Amy (Anna Chlumsky) at her most exasperating is a campaign manager at her sexiest. Her casual disregard of anything resembling tact passes for dirty talk to the backwoods candidate. Be careful there Buddy Calhoun, remember what cousin Ernie’s mother warned him about city women on I Love Lucy. They be vampin you, but they ain’t even knew they was trying. I love how Amy chooses to play down campaign manager over fiancé in the battle to the bottom of the political barrel. She is a political animal. Just not in bed, at least not as much as Senator Furlong would be.

Amy is on the road as campaign manager and she’s going to bring Buddy’s team of countryfuckers into the 20th Century. You read that right. The 20th century. These people still think free-standing lawn signs are the latest technological advance in sloganeering. Amy’s introduction is a not-so-subtle incident of foreshadowing to Meyer’s solution to her political dilemma.

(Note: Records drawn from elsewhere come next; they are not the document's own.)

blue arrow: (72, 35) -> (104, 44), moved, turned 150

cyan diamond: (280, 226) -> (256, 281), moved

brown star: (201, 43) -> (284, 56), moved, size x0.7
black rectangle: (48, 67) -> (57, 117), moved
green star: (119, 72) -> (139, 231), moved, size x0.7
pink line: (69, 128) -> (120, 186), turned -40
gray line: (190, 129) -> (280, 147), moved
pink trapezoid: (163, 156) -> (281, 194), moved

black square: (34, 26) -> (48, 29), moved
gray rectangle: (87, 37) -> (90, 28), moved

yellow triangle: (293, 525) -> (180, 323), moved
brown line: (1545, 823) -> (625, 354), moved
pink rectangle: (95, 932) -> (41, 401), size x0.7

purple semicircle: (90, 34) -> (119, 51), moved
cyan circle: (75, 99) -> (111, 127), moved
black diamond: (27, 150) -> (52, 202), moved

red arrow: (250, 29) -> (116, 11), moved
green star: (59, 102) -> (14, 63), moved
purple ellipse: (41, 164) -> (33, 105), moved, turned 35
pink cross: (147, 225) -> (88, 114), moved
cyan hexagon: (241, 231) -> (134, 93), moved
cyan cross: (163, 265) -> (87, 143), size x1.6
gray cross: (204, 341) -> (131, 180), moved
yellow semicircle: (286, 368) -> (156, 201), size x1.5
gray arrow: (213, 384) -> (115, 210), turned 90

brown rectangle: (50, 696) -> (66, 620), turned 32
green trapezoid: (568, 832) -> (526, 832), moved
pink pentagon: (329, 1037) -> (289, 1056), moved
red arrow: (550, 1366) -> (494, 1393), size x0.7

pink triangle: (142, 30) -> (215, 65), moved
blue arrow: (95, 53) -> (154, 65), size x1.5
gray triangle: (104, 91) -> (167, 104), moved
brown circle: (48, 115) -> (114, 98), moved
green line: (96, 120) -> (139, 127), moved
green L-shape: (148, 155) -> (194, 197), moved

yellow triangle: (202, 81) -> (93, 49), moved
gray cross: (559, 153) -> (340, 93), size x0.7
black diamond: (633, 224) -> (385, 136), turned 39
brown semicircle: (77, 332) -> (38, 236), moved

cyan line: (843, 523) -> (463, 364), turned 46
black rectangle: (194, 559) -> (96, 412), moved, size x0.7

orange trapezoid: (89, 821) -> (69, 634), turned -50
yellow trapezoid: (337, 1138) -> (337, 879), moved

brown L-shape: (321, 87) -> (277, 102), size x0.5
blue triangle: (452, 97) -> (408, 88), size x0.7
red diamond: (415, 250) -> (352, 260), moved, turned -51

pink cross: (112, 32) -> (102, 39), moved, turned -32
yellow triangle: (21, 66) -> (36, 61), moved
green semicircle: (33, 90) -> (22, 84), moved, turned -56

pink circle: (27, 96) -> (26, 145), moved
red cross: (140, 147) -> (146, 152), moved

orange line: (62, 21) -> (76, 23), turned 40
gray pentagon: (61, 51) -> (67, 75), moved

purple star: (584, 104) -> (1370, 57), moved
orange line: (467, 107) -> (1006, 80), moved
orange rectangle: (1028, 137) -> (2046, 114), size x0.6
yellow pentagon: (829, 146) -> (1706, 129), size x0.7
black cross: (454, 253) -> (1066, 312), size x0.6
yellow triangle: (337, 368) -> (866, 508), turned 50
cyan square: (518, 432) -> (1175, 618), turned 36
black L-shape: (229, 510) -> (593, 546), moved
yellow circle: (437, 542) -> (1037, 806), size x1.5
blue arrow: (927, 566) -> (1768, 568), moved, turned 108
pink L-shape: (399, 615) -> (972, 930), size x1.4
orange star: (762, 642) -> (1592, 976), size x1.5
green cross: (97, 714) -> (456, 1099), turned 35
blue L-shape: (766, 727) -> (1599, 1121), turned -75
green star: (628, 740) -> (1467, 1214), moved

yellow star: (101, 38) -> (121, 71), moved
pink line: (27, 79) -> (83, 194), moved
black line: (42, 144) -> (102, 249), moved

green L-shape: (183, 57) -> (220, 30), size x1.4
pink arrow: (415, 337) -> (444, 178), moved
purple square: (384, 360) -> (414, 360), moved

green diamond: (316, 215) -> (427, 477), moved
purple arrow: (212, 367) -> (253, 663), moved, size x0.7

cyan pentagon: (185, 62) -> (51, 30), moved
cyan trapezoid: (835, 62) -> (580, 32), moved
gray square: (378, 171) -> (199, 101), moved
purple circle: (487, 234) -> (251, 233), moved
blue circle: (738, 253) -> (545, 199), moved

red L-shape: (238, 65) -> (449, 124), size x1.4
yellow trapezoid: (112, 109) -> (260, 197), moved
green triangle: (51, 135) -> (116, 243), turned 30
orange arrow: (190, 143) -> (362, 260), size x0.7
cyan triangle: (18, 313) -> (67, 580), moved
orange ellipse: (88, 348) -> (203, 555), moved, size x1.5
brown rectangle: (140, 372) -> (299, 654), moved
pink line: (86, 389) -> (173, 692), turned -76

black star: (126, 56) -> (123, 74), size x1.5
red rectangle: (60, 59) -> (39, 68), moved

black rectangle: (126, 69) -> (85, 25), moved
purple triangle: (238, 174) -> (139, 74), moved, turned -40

Former Beltway race champ Ben (Kevin Dunn) is suffering from yellow cab fever. Besides the fetishistic aspect of the condition, he appears to be woefully out of his element with  the best and brightest young people running Uber, millennials too lazy to learn to drive drunk. The best part of his erotic confession is that he looks like he just might score a new wife out of it. He does all but wag his tongue.

Gary (Tony Hale) is a sloppy wet dishrag of Machiavellian brilliance. He harumphs and coughs and clears his throat in a passively aggressive attempt to circumnavigate Meyer’s waters. He is sadly successful in his subliminal whining maneuvers because he is as clueless as Meyer is rudderless. Richard is also brilliantly clueless, every single intuition is wrong and yet his every suggestion is right on the money.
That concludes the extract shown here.